◆ **Description of the task**
Would you copy every line of the listing below that includes the word "Conoce"?

○ ○ ○ ○

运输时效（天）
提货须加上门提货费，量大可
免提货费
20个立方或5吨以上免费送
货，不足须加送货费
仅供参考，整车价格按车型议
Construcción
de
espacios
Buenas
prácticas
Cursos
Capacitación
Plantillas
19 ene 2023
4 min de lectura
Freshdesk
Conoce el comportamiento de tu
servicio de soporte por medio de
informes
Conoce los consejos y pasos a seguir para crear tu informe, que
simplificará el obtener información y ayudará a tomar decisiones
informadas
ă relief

○ ○ ○ ○

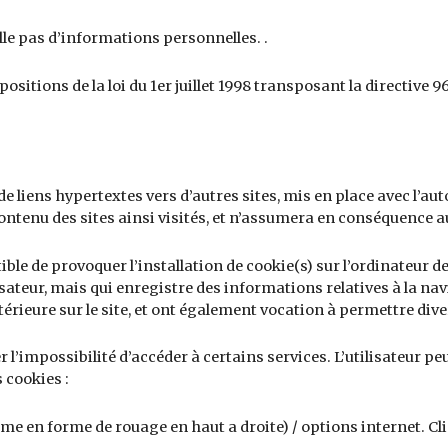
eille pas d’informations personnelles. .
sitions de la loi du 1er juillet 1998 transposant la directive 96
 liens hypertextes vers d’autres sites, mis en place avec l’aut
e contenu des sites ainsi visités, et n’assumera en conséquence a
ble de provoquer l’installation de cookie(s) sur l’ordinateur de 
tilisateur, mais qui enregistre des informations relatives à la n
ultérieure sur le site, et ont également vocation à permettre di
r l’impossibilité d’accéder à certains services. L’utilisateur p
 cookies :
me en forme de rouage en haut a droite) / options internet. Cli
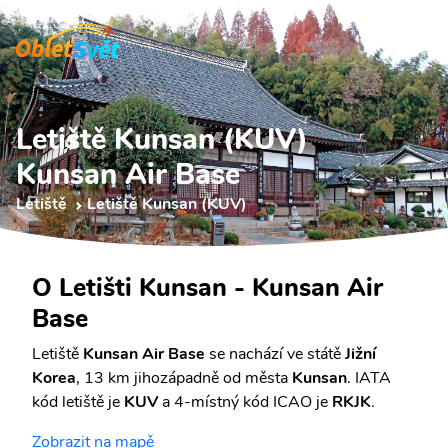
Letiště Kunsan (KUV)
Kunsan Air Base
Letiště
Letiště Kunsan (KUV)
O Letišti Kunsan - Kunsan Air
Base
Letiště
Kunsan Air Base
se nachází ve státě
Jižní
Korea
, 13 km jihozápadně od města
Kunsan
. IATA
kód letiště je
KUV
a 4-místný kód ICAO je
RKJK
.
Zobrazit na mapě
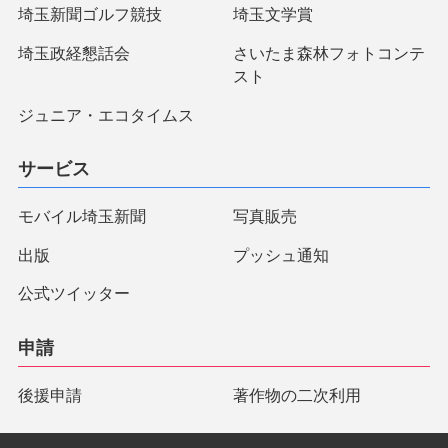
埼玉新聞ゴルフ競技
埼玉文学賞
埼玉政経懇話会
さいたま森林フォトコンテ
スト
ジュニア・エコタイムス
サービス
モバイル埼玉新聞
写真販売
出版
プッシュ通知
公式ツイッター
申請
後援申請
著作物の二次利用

○ ○ ○ ○

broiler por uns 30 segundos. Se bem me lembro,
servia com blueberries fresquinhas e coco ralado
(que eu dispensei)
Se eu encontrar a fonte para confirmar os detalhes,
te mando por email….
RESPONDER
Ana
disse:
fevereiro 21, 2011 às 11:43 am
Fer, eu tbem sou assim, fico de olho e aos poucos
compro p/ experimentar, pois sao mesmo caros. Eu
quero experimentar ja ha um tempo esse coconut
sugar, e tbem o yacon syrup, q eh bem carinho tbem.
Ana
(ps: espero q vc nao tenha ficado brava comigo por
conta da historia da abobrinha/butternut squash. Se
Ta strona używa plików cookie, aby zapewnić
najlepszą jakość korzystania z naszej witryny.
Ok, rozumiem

○ ○ ○ ○

◆ **Your response**
Conoce el comportamiento de tu
Conoce los consejos y pasos a seguir para crear tu informe, que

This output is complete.